1 “I am the true vine, and my Father is the gardener. 2 He cuts off every branch in me that bears no fruit, while every branch that does bear fruit he prunes so that it will be even more fruitful. 3 You are already clean because of the word I have spoken to you. 4 Remain in me, and I will remain in you. No branch can bear fruit by itself; it must remain in the vine. Neither can you bear fruit unless you remain in me.
5 “I am the vine; you are the branches. If a man remains in me and I in him, he will bear much fruit; apart from me you can do nothing.
We must learn to depend on Christ more.
What did Jesus say in v5? ‘apart from me you can do nothing’.
What did he mean: ‘you can do nothing’? literally? Nothing at all?
Is there a difference between our normal day-to-day life and work, and working for Jesus?

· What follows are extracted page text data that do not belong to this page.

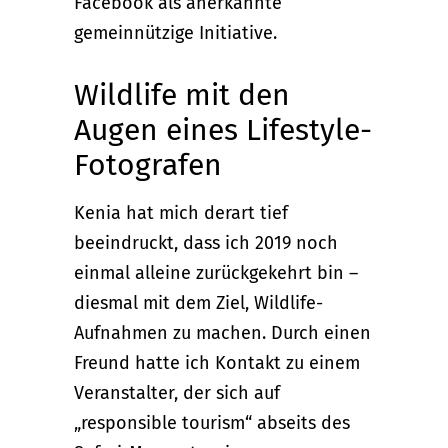
Facebook als anerkannte
gemeinnützige Initiative.
Wildlife mit den
Augen eines Lifestyle-
Fotografen
Kenia hat mich derart tief
beeindruckt, dass ich 2019 noch
einmal alleine zurückgekehrt bin –
diesmal mit dem Ziel, Wildlife-
Aufnahmen zu machen. Durch einen
Freund hatte ich Kontakt zu einem
Veranstalter, der sich auf
„responsible tourism“ abseits des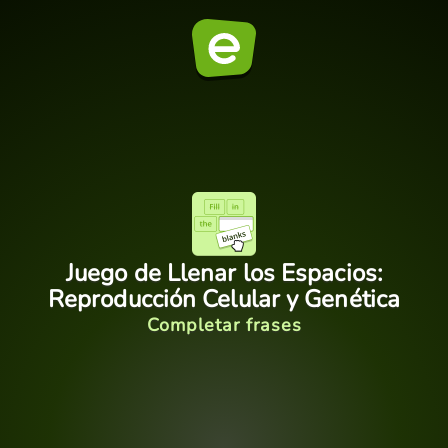
Juego de Llenar los Espacios:
Reproducción Celular y Genética
Completar frases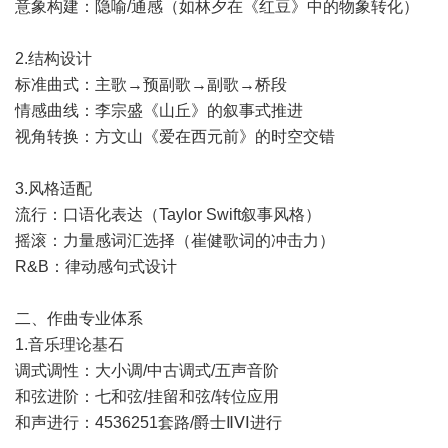
意象构建：隐喻/通感（如林夕在《红豆》中的物象转化）
2.结构设计
标准曲式：主歌→预副歌→副歌→桥段
情感曲线：李宗盛《山丘》的叙事式推进
视角转换：方文山《爱在西元前》的时空交错
3.风格适配
流行：口语化表达（Taylor Swift叙事风格）
摇滚：力量感词汇选择（崔健歌词的冲击力）
R&B：律动感句式设计
二、作曲专业体系
1.音乐理论基石
调式调性：大小调/中古调式/五声音阶
和弦进阶：七和弦/挂留和弦/转位应用
和声进行：4536251套路/爵士ⅡⅤⅠ进行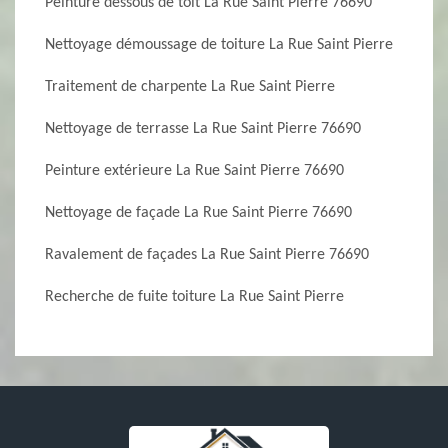
Peinture dessous de toit La Rue Saint Pierre 76690
Nettoyage démoussage de toiture La Rue Saint Pierre
Traitement de charpente La Rue Saint Pierre
Nettoyage de terrasse La Rue Saint Pierre 76690
Peinture extérieure La Rue Saint Pierre 76690
Nettoyage de façade La Rue Saint Pierre 76690
Ravalement de façades La Rue Saint Pierre 76690
Recherche de fuite toiture La Rue Saint Pierre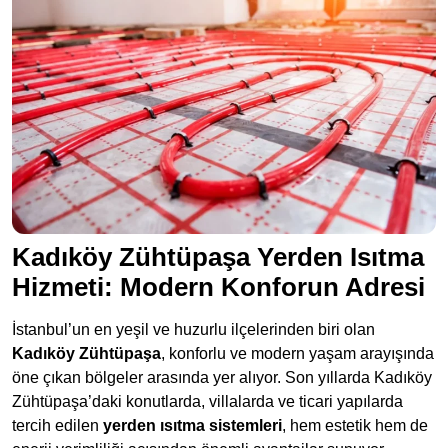
Kadıköy Zühtüpaşa Yerden Isıtma
Hizmeti: Modern Konforun Adresi
İstanbul’un en yeşil ve huzurlu ilçelerinden biri olan
Kadıköy Zühtüpaşa
, konforlu ve modern yaşam arayışında
öne çıkan bölgeler arasında yer alıyor. Son yıllarda Kadıköy
Zühtüpaşa’daki konutlarda, villalarda ve ticari yapılarda
tercih edilen
yerden ısıtma sistemleri
, hem estetik hem de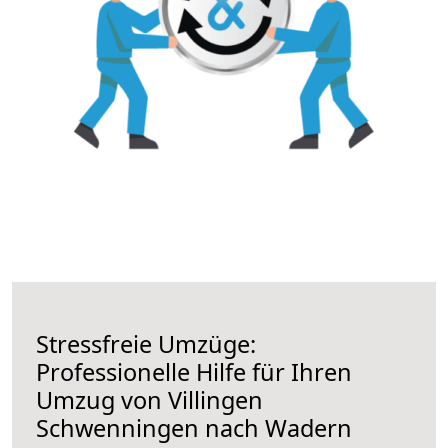
Stressfreie Umzüge:
Professionelle Hilfe für Ihren
Umzug von Villingen
Schwenningen nach Wadern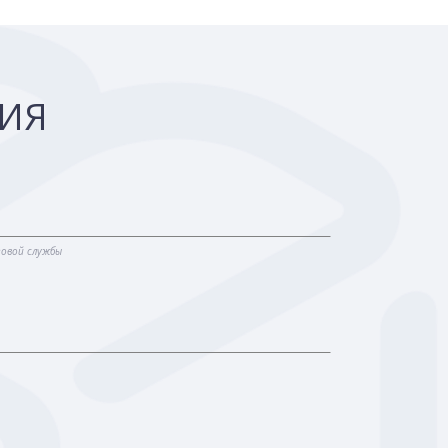
ЦИЯ
говой службы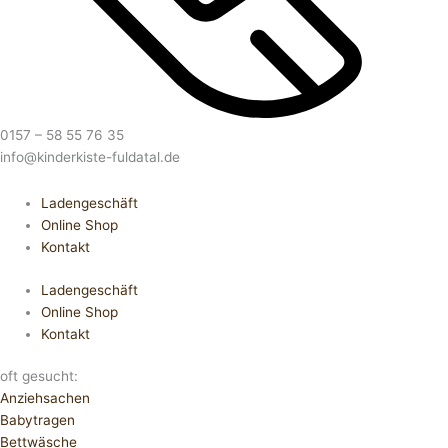
0157 – 58 55 76 35
info@kinderkiste-fuldatal.de
Ladengeschäft
Online Shop
Kontakt
Ladengeschäft
Online Shop
Kontakt
oft gesucht:
Anziehsachen
Babytragen
Bettwäsche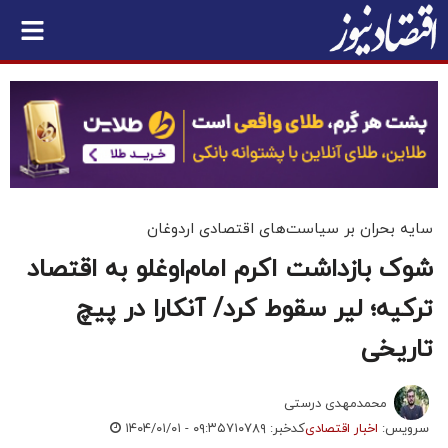
سایه بحران بر سیاست‌های اقتصادی اردوغان
شوک بازداشت اکرم امام‌اوغلو به اقتصاد
ترکیه؛ لیر سقوط کرد/ آنکارا در پیچ
تاریخی
محمدمهدی درستی
سرویس:
اخبار اقتصادی
کدخبر: ۷۱۰۷۸۹
۱۴۰۴/۰۱/۰۱ - ۰۹:۳۵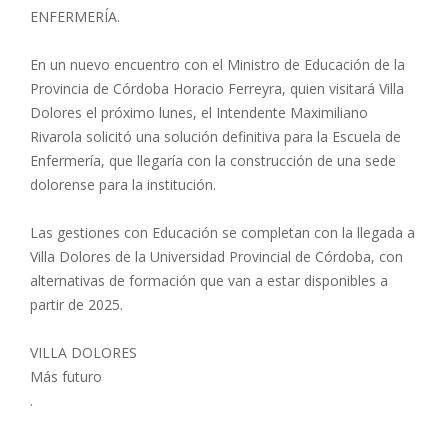
ENFERMERÍA.
En un nuevo encuentro con el Ministro de Educación de la
Provincia de Córdoba Horacio Ferreyra, quien visitará Villa
Dolores el próximo lunes, el Intendente Maximiliano
Rivarola solicitó una solución definitiva para la Escuela de
Enfermería, que llegaría con la construcción de una sede
dolorense para la institución.
Las gestiones con Educación se completan con la llegada a
Villa Dolores de la Universidad Provincial de Córdoba, con
alternativas de formación que van a estar disponibles a
partir de 2025.
VILLA DOLORES
Más futuro
.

Or is it that now we are ‘In Christ’ – if we have truly ‘given our life to Jesus’ – we are now directed by him as we submit to his authority?
5 Those who live according to the sinful nature have their minds set on what that nature desires; but those who live in accordance with the Spirit have their minds set on what the Spirit desires. 6 The mind of sinful man is death, but the mind controlled by the Spirit is life and peace; 7 the sinful mind is hostile to God. It does not submit to God’s law, nor can it do so. 8 Those controlled by the sinful nature cannot please God.
9 You, however, are controlled not by the sinful nature but by the Spirit, if the Spirit of God lives in you. And if anyone does not have the Spirit of Christ, he does not belong to Christ. 10 But if Christ is in you, your body is dead because of sin, yet your spirit is alive because of righteousness.
Look again at v5: those who live in accordance with the Spirit have their minds set on what the Spirit desires.
What does it mean to ‘have your mind set’? Is this truly attainable? How?
25 Since we live by the Spirit, let us keep in step with the Spirit.
Obviously we could live our life like non-Christians, but we are to live like Christ.
Remember what Jesus said in John 5:19 “I tell you the truth, the Son can do nothing by himself; he can do only what he sees his Father doing”.
If that was true of Christ, how much more will it be true of us?
Turn to Psalm 127:1
1 Unless the Lord builds the house, its builders labour in vain.
Unless the Lord watches over the city, the watchmen stand guard in vain.
Think for a moment. Are you a builder or a watchman? We’ll look at builders first.
Some people are builders by nature – they are the ones who like to make things happen. Some of those are natural leaders, others are happy to be labourers. But it’s important that each of these follow the architect’s design. The labourer’s job may be just to dig a foundation trench but if it’s in the wrong place the whole building will fail.
Many different trades are employed to build a building. Sometimes a person shows a natural ability – a gift. But how does a builder (craftsman) usually learn his trade?
Some form of apprenticeship.
One bound to an older person for a number of years in order to learn his trade.
How does an apprentice learn?
By listening to what he is told, watching someone else do it, and having a go – with help.
Eventually he is able to go off and do things by himself without any help.
Who decides when the apprentice is ready? Is it the apprentice? Or his instructor who has been in the business for the last 40 years?
Why can’t the apprentice decide?
He doesn’t know what he doesn’t know!
We are all some way through our apprenticeship. Often we will be given things to do which our instructor knows we have practiced and can do well. Sometimes we will be asked to repeat something at which we failed. Sometimes we will be asked to do something which will be a challenge. These are tasks chosen by the instructor to widen our knowledge and skill. If we refuse the training, we will always struggle in that area.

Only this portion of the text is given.